General information
- Location: Saray Turkey
- Coordinates: 38°30′36″N 44°17′43″E﻿ / ﻿38.5100970°N 44.2952362°E
- Owner: Turkish State Railways
- Operator: TCDD Taşımacılık
- Line: Van-Kapıköy railway
- Platforms: 1 side platform
- Tracks: 7

Construction
- Structure type: At-grade
- Parking: none

History
- Opened: 1971

Location

= Kapıköy railway station =

Railway station in Van, Turkey

Kapıköy railway station (Kapıköy Tren İstasyonu) is the border railway station on the Van-Kapıköy railway, before entering Iran. The stations is located 2.7 km before the actual Turkey-Iran border.

The station was built at the bottom of the Çaybağı river valley, next to the river, at an altitude of 2048m. This river is also known as Qatur (or Qotur) in Iran. The valley is narrow and is fully occupied by the railway yard and the adjacent road. This geography constrained the design of the yard which is in two parts: 6 sidings along the main line, and another 6 tracks on a dead end on the Iran side.

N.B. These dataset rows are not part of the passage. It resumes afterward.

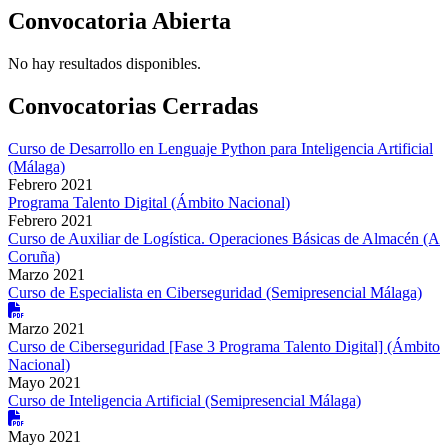
Convocatoria Abierta
No hay resultados disponibles.
Convocatorias Cerradas
Curso de Desarrollo en Lenguaje Python para Inteligencia Artificial
(Málaga)
Febrero 2021
Programa Talento Digital (Ámbito Nacional)
Febrero 2021
Curso de Auxiliar de Logística. Operaciones Básicas de Almacén (A
Coruña)
Marzo 2021
Curso de Especialista en Ciberseguridad (Semipresencial Málaga)
Marzo 2021
Curso de Ciberseguridad [Fase 3 Programa Talento Digital] (Ámbito
Nacional)
Mayo 2021
Curso de Inteligencia Artificial (Semipresencial Málaga)
Mayo 2021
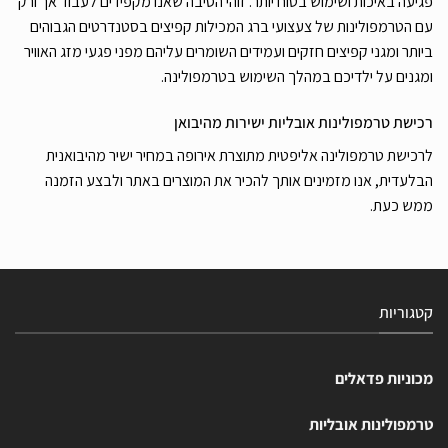
פגיעה באיכות ושימוש בטוח יותר. זוהי הסיבה שאנו מקפידים לעבוד אך ורק
עם הטרמפולינות של צעצועי ברג המכילות קפיצים בסטנדרטים הגבוהים
ביותר ומגני קפיצים חזקים ועמידים השומרים עליהם מפני פגעי מזג האוויר
ומגנים על ילדיכם במהלך השימוש בטרמפולינה.
רכישת טרמפולינות אובליות ישירות מהיבואן
לרכישת טרמפולינה אליפטית מתוצרת אירופה במחיר ישיר מהיבואנית
הבלעדית, אנו מזמינים אותך להכיר את המוצרים באתר ולבצע הזמנה
ממש כעת.
קטגוריות
מכוניות פדאלים
טרמפולינות אובליות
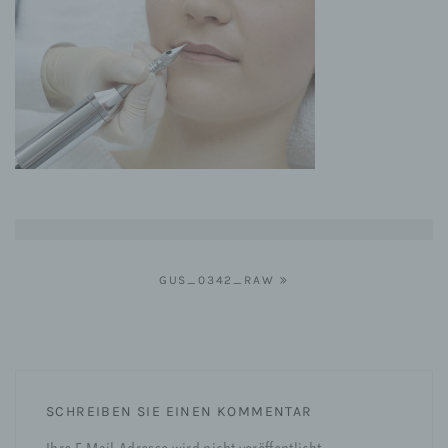
Beitragsnavigation
GUS_0342_RAW
SCHREIBEN SIE EINEN KOMMENTAR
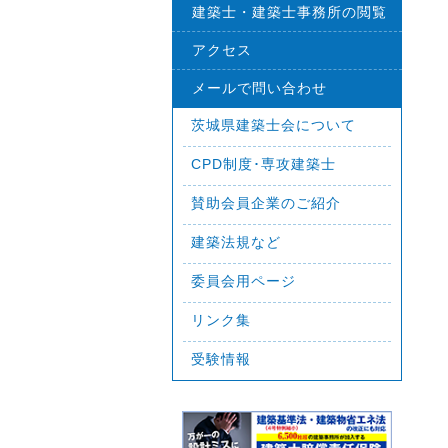
建築士・建築士事務所の閲覧
アクセス
メールで問い合わせ
茨城県建築士会について
CPD制度･専攻建築士
賛助会員企業のご紹介
建築法規など
委員会用ページ
リンク集
受験情報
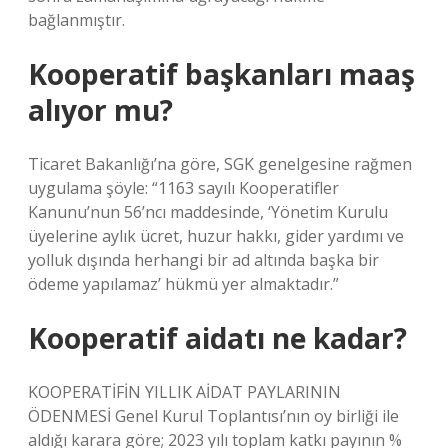
bağlanmıştır.
Kooperatif başkanları maaş
alıyor mu?
Ticaret Bakanlığı’na göre, SGK genelgesine rağmen
uygulama şöyle: “1163 sayılı Kooperatifler
Kanunu’nun 56’ncı maddesinde, ‘Yönetim Kurulu
üyelerine aylık ücret, huzur hakkı, gider yardımı ve
yolluk dışında herhangi bir ad altında başka bir
ödeme yapılamaz’ hükmü yer almaktadır.”
Kooperatif aidatı ne kadar?
KOOPERATİFİN YILLIK AİDAT PAYLARININ
ÖDENMESİ Genel Kurul Toplantısı’nın oy birliği ile
aldığı karara göre; 2023 yılı toplam katkı payının %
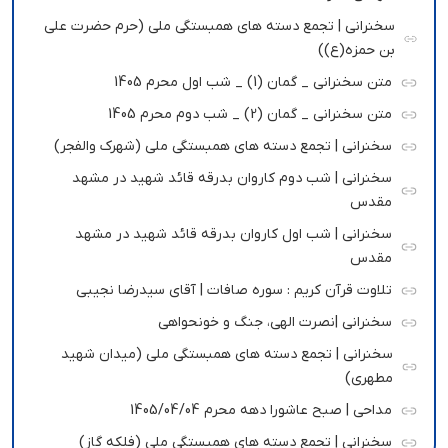
سخنرانی | تجمع دسته های همبستگی ملی (حرم حضرت علی
بن حمزه(ع))
متن سخنرانی _ گمان (1) _ شب اول محرم 1405
متن سخنرانی _ گمان (2) _ شب دوم محرم 1405
سخنرانی | تجمع دسته های همبستگی ملی (شهرک والفجر)
سخنرانی | شب دوم کاروان بدرقه قائد شهید در مشهد
مقدس
سخنرانی | شب اول کاروان بدرقه قائد شهید در مشهد
مقدس
تلاوت قرآن کریم : سوره صافات | آقای سیدرضا نجیبی
سخنرانی |نصرت الهی، جنگ و خونحواهی
سخنرانی | تجمع دسته های همبستگی ملی (میدان شهید
مطهری)
مداحی | صبح عاشورا دهه محرم 1405/04/04
سخنرانی | تجمع دسته های همبستگی ملی (فلکه گاز)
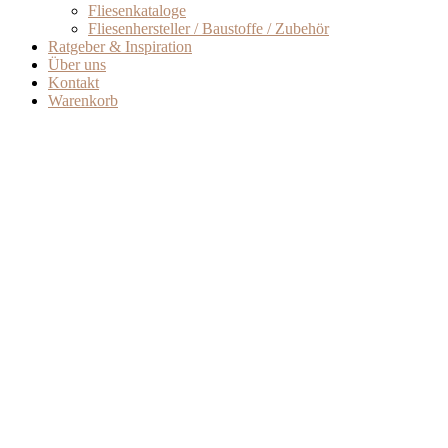
Fliesenkataloge
Fliesenhersteller / Baustoffe / Zubehör
Ratgeber & Inspiration
Über uns
Kontakt
Warenkorb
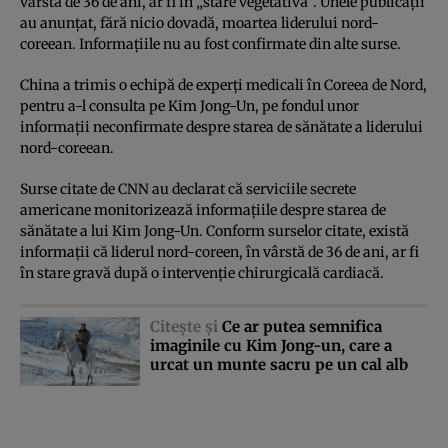
vârstă de 36 de ani, ar fi în „stare vegetativă”. Unele publicaţii
au anunţat, fără nicio dovadă, moartea liderului nord-
coreean. Informaţiile nu au fost confirmate din alte surse.
China a trimis o echipă de experţi medicali în Coreea de Nord,
pentru a-l consulta pe Kim Jong-Un, pe fondul unor
informaţii neconfirmate despre starea de sănătate a liderului
nord-coreean.
Surse citate de CNN au declarat că serviciile secrete
americane monitorizează informaţiile despre starea de
sănătate a lui Kim Jong-Un. Conform surselor citate, există
informaţii că liderul nord-coreen, în vârstă de 36 de ani, ar fi
în stare gravă după o intervenţie chirurgicală cardiacă.
Citeşte şi
Ce ar putea semnifica
imaginile cu Kim Jong-un, care a
urcat un munte sacru pe un cal alb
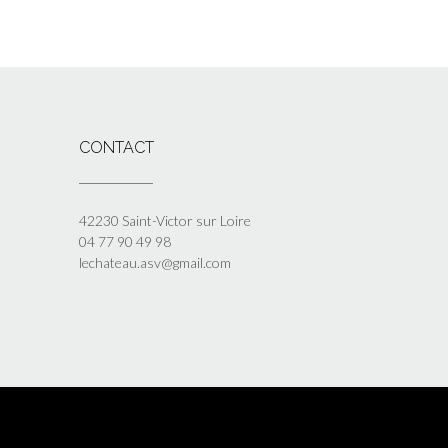
CONTACT
42230 Saint-Victor sur Loire
04 77 90 49 98
lechateau.asv@gmail.com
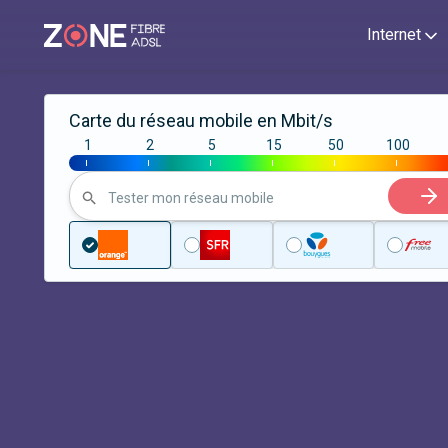
Internet
Carte du réseau mobile en Mbit/s
1
2
5
15
50
100
|
|
|
|
|
|
Tester mon réseau mobile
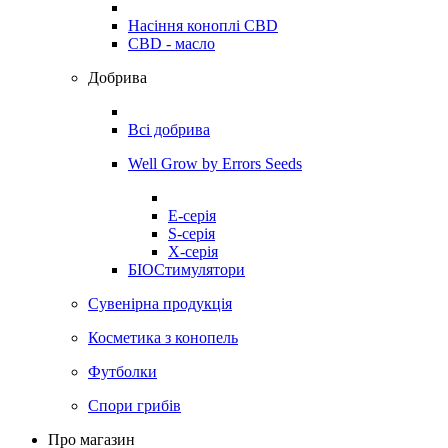
Насіння коноплі CBD
CBD - масло
Добрива
Всі добрива
Well Grow by Errors Seeds
E-серія
S-серія
X-серія
БІОСтимулятори
Сувенірна продукція
Косметика з конопель
Футболки
Спори грибів
Про магазин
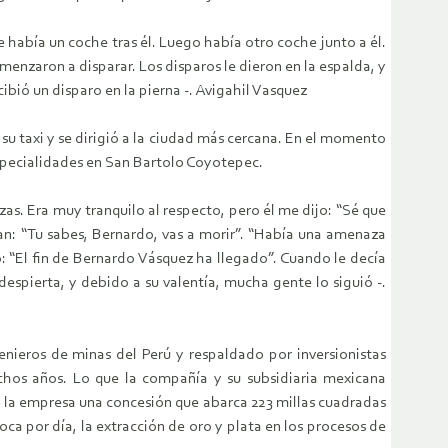
 había un coche tras él. Luego había otro coche junto a él.
menzaron a disparar. Los disparos le dieron en la espalda, y
cibió un disparo en la pierna -. Avigahil Vasquez
u taxi y se dirigió a la ciudad más cercana. En el momento
specialidades en San Bartolo Coyotepec.
. Era muy tranquilo al respecto, pero él me dijo: “Sé que
an: “Tu sabes, Bernardo, vas a morir”. “Había una amenaza
do: “El fin de Bernardo Vásquez ha llegado”. Cuando le decía
espierta, y debido a su valentía, mucha gente lo siguió -.
enieros de minas del Perú y respaldado por inversionistas
hos años. Lo que la compañía y su subsidiaria mexicana
 la empresa una concesión que abarca 223 millas cuadradas
oca por día, la extracción de oro y plata en los procesos de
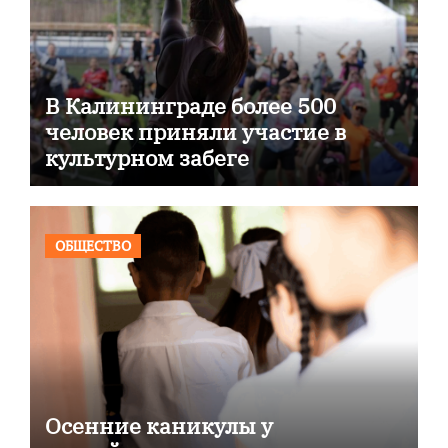
В Калининграде более 500
человек приняли участие в
культурном забеге
ОБЩЕСТВО
Осенние каникулы у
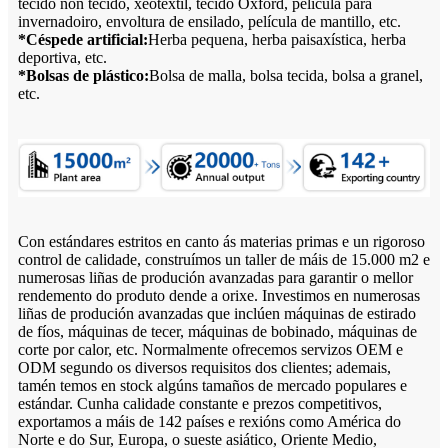
tecido non tecido, xeotextil, tecido Oxford, película para
invernadoiro, envoltura de ensilado, película de mantillo, etc.
*Céspede artificial:
Herba pequena, herba paisaxística, herba
deportiva, etc.
*Bolsas de plástico:
Bolsa de malla, bolsa tecida, bolsa a granel,
etc.
Con estándares estritos en canto ás materias primas e un rigoroso
control de calidade, construímos un taller de máis de 15.000 m2 e
numerosas liñas de produción avanzadas para garantir o mellor
rendemento do produto dende a orixe. Investimos en numerosas
liñas de produción avanzadas que inclúen máquinas de estirado
de fíos, máquinas de tecer, máquinas de bobinado, máquinas de
corte por calor, etc. Normalmente ofrecemos servizos OEM e
ODM segundo os diversos requisitos dos clientes; ademais,
tamén temos en stock algúns tamaños de mercado populares e
estándar. Cunha calidade constante e prezos competitivos,
exportamos a máis de 142 países e rexións como América do
Norte e do Sur, Europa, o sueste asiático, Oriente Medio,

The station name is derived from a nearby hamlet of the Yamanyurt neighbourhood, in the Saray district. This hamlet is located 1.6 km south as the crow flies, but 4 km through a winding road.

The station is not connected to any town or industry and its sole purpose is to allow custom and police inspection of the trains crossing the border. It allows also the switch of train traction from TCDD to RAI. The stations has no maintenance facility, no loading facility. It has a turning triangle for locomotive turning and a small shed for maintenance of way equipements.

The station was opened in 1971 by the Turkish State Railways.